▶ _PROBLEM_
Starting at the first line of the records and stopping at the line that contains "pyautogui.click(x=<x>, y=<y>)", transcribe every line exactly and leave out the pictures.

EXERCISE DATA START

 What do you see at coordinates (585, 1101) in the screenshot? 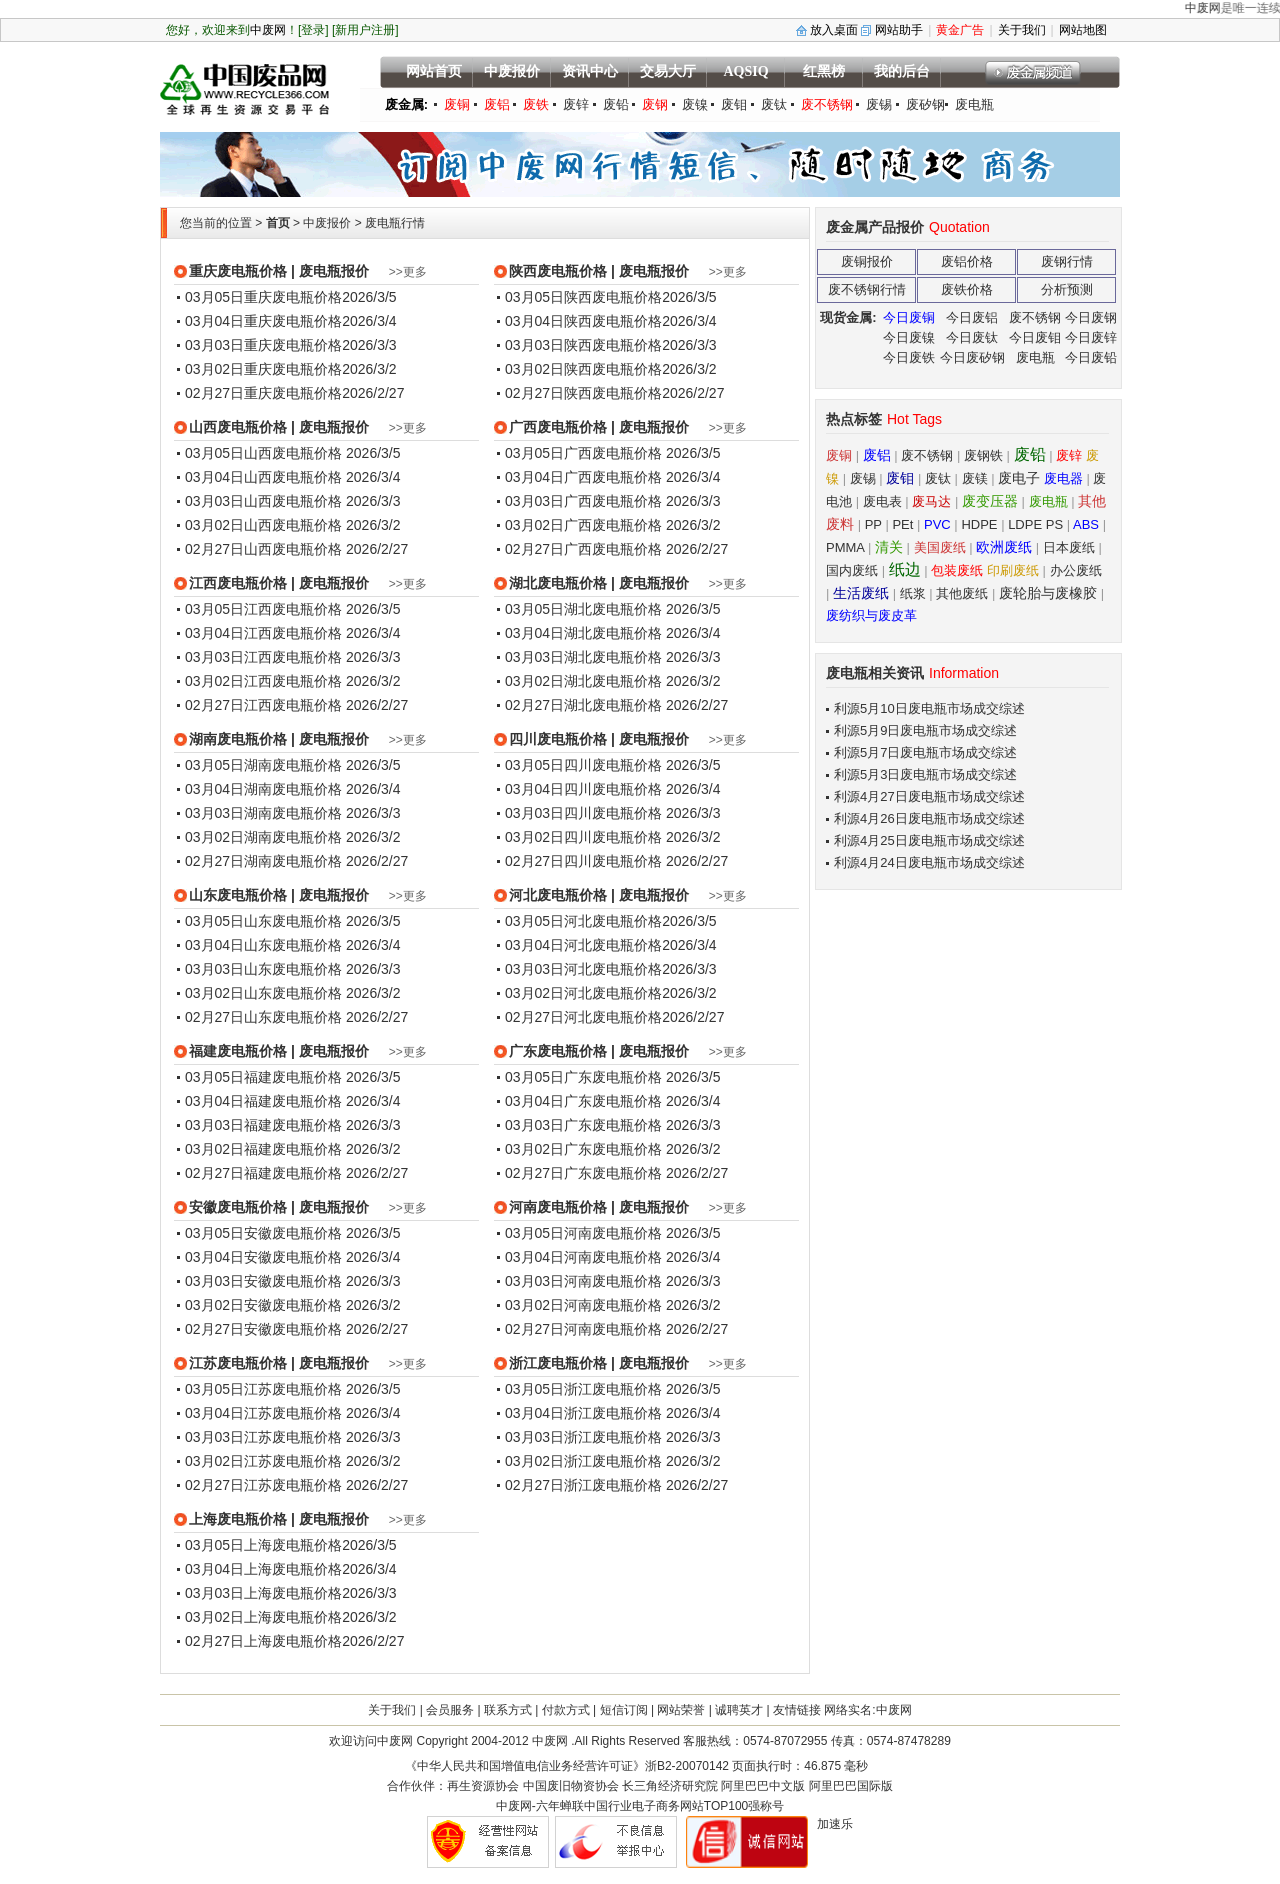
I see `03月04日广东废电瓶价格` at bounding box center [585, 1101].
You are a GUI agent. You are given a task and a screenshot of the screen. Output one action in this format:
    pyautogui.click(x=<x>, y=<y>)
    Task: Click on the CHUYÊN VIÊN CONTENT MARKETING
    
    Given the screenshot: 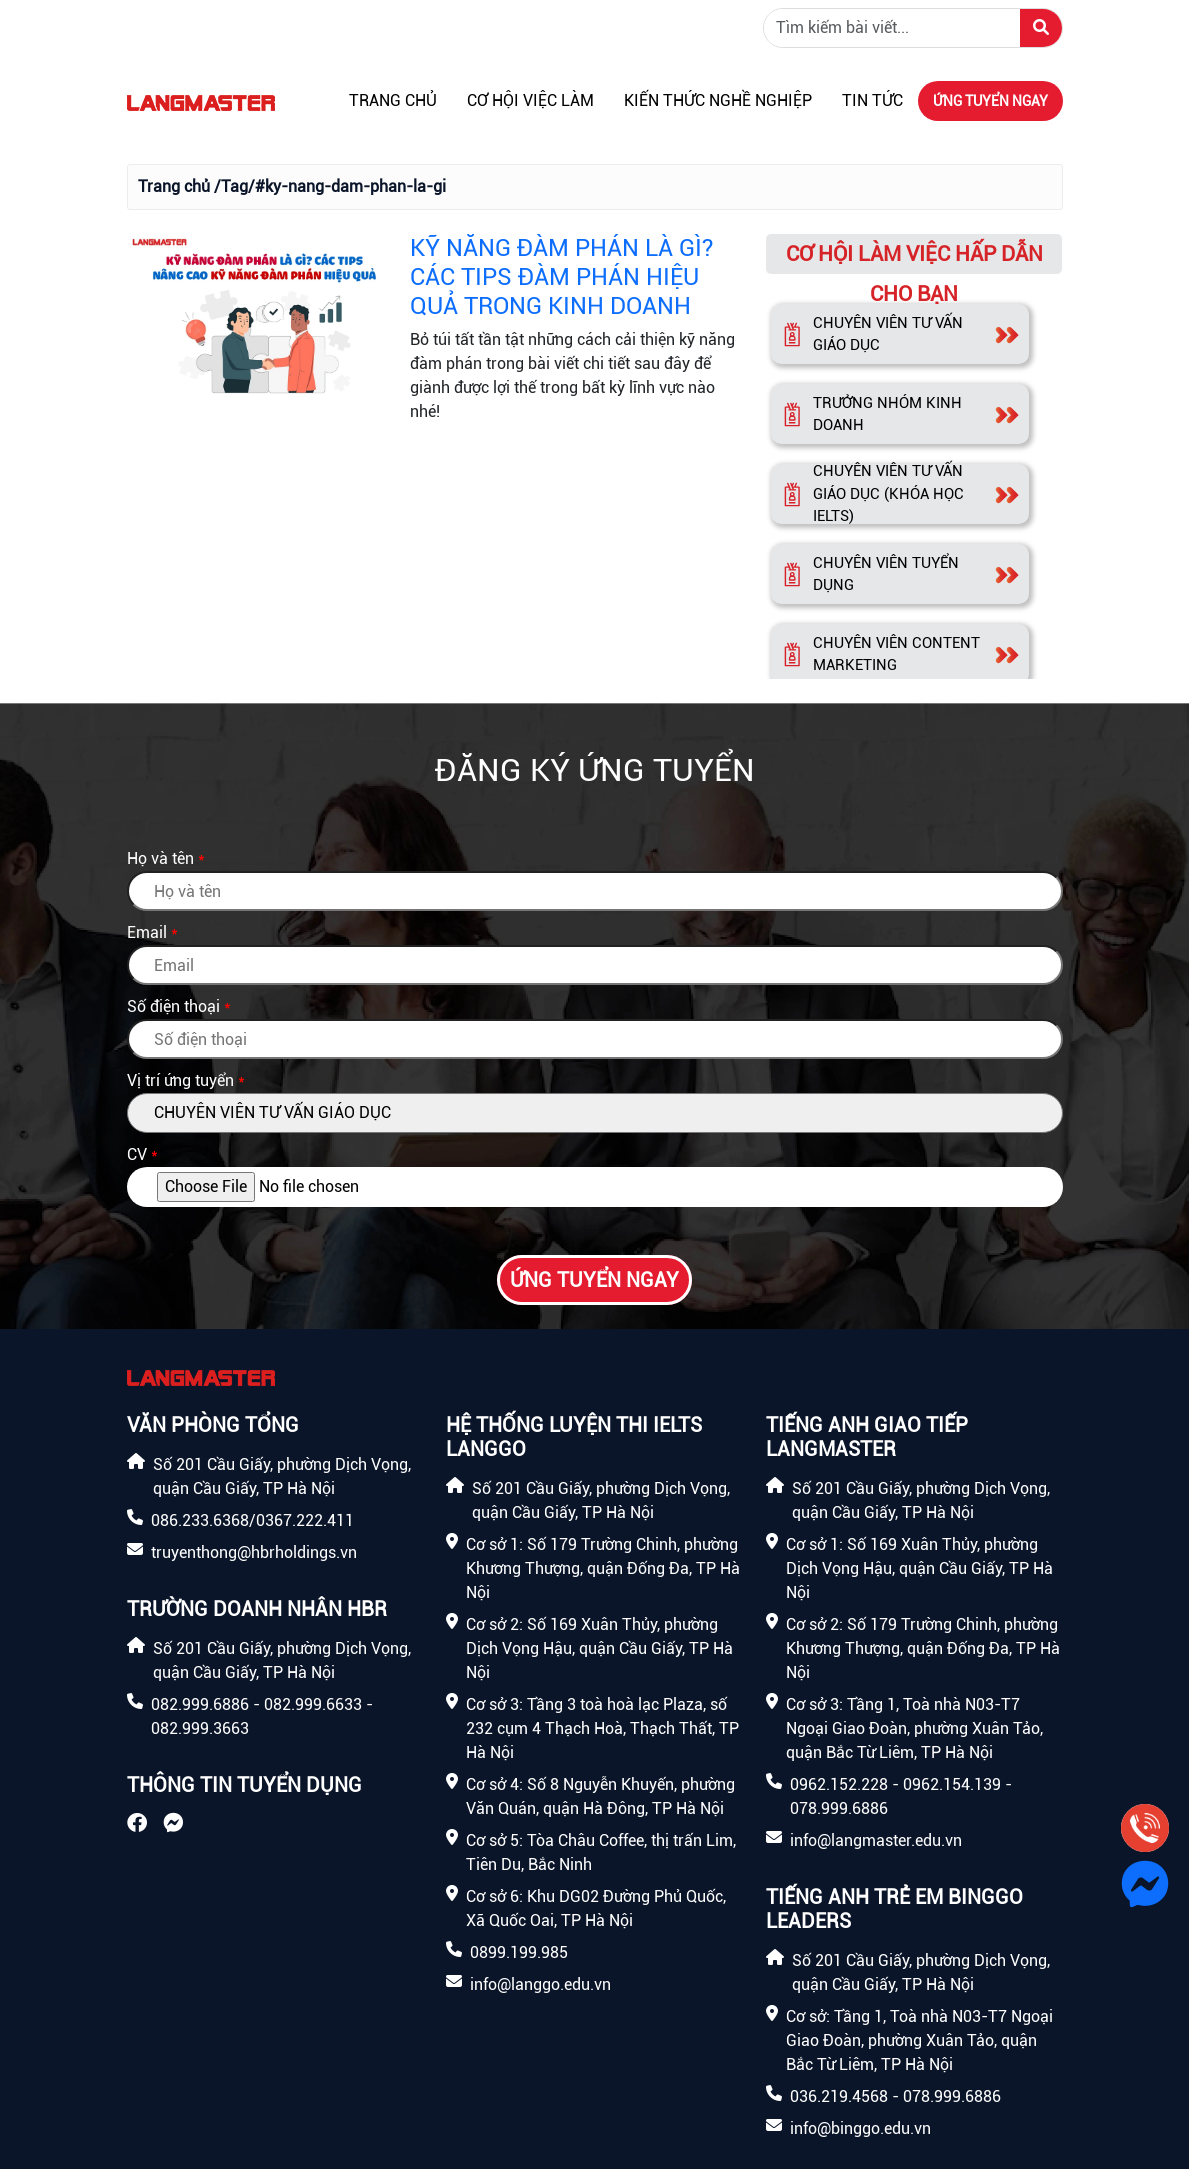 What is the action you would take?
    pyautogui.click(x=896, y=654)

EXERCISE DATA END

▶ _RESULT_
 What do you see at coordinates (585, 1101) in the screenshot? 
I see `03月04日广东废电瓶价格` at bounding box center [585, 1101].
You are a GUI agent. You are given a task and a screenshot of the screen. Output one action in this format:
    pyautogui.click(x=<x>, y=<y>)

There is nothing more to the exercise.